Prime Minister Narendra Modi’s announcement on November 8, 2017, to demonetise Rs 500 and Rs 1,000 notes took the country by storm.
Though there aren’t too many options for people to get their Rs 500 or Rs 1,000 notes converted to notes of smaller denominations, government-affiliated pharmacies have come to the rescue for many. However, just within a few hours into the day, several medical stores ran out of change and some others ran out of supplies due to the sudden increase in demand for certain medications.
A student from Seth G. S. Medical College, Mumbai said, “While it isn’t a very crucial problem for most students, some who are in desperate need of change aren’t quiet able to find a way around it.
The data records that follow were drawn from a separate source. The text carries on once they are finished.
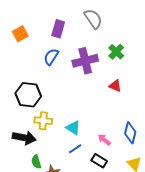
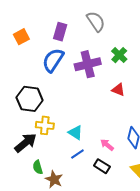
blue semicircle: (51, 57) -> (53, 60), size x1.4
black arrow: (24, 138) -> (25, 143), turned -50

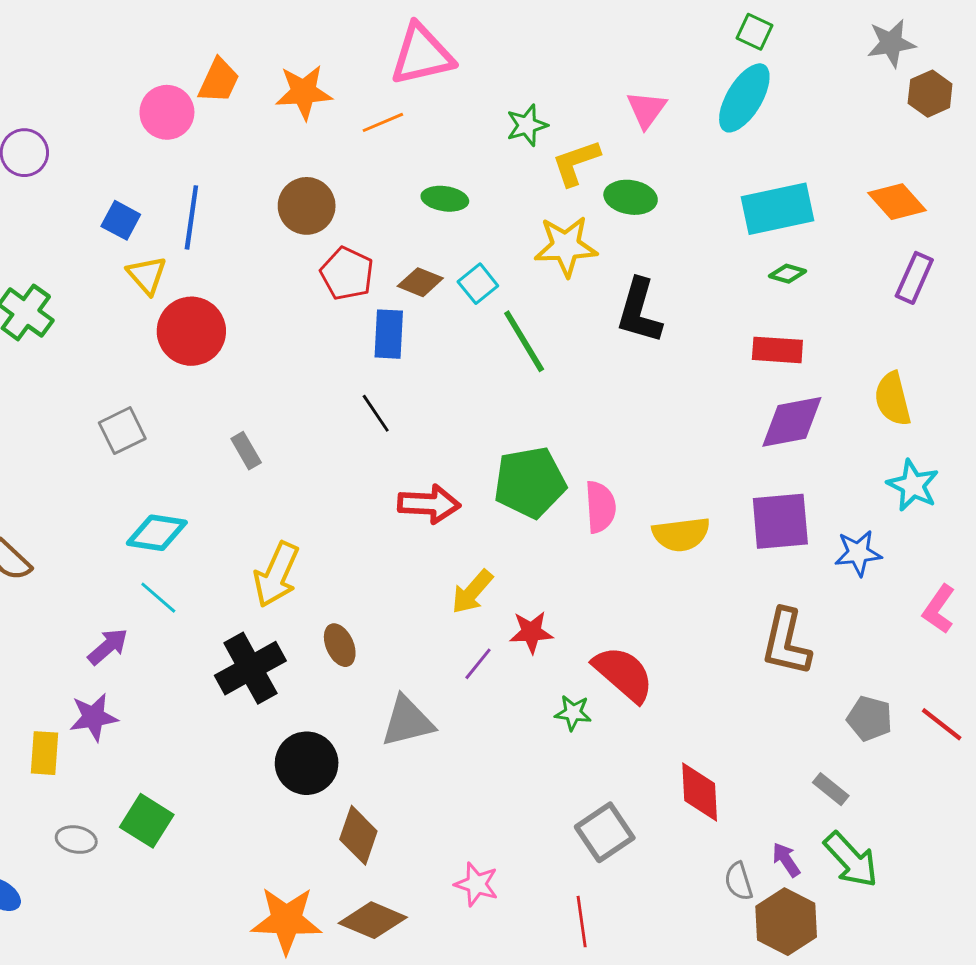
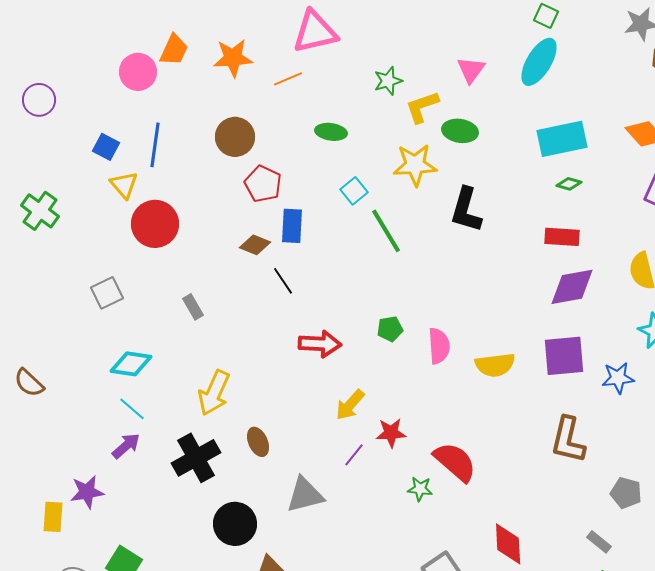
brown diamond: (420, 282) -> (255, 245), moved
green pentagon: (530, 482) -> (390, 329), size x0.5
purple arrow: (108, 647) -> (126, 446), moved

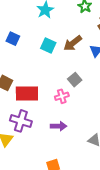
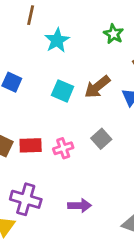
red rectangle: (27, 93) -> (31, 145), moved, size x0.7
pink cross: (62, 96) -> (63, 148), moved

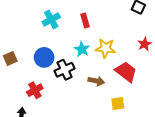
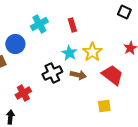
yellow star: (106, 48) -> (92, 52), turned 30
blue circle: (44, 57) -> (15, 44), moved
brown arrow: (96, 81) -> (78, 75), moved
The pharmacy on the campus ground is accepting higher denomination bills only from people who have a prescription.”
MBBS student, Ashwini Patankar from Mahatma Gandhi Medical College, Navi Mumbai, said, “Most of the students who stay on campus headed to the closest ATM at night itself and withdrew sufficient money in 400s to encash only Rs 100 bills.”
On speaking to pharmacists near the Lokmanya Tilak Municipal General Hospital, Mumbai, this correspondent found out that they’re looking at accepting Rs 500 or Rs 1,000 only from individuals who have prescriptions. The number of people flocking to these pharmacies has shot up to the extent where pharmacies are maintaining credit registers with identity details of customers. “In case a customer insists on making a purchase at the pharmacy with the sole intention of getting change for a Rs 500 or Rs 1000 note, we are making an entry in a register along with the amount owed to the customer. Once we get change from the bank, the balance amount will be returned to every customer individually,” said a pharmacist.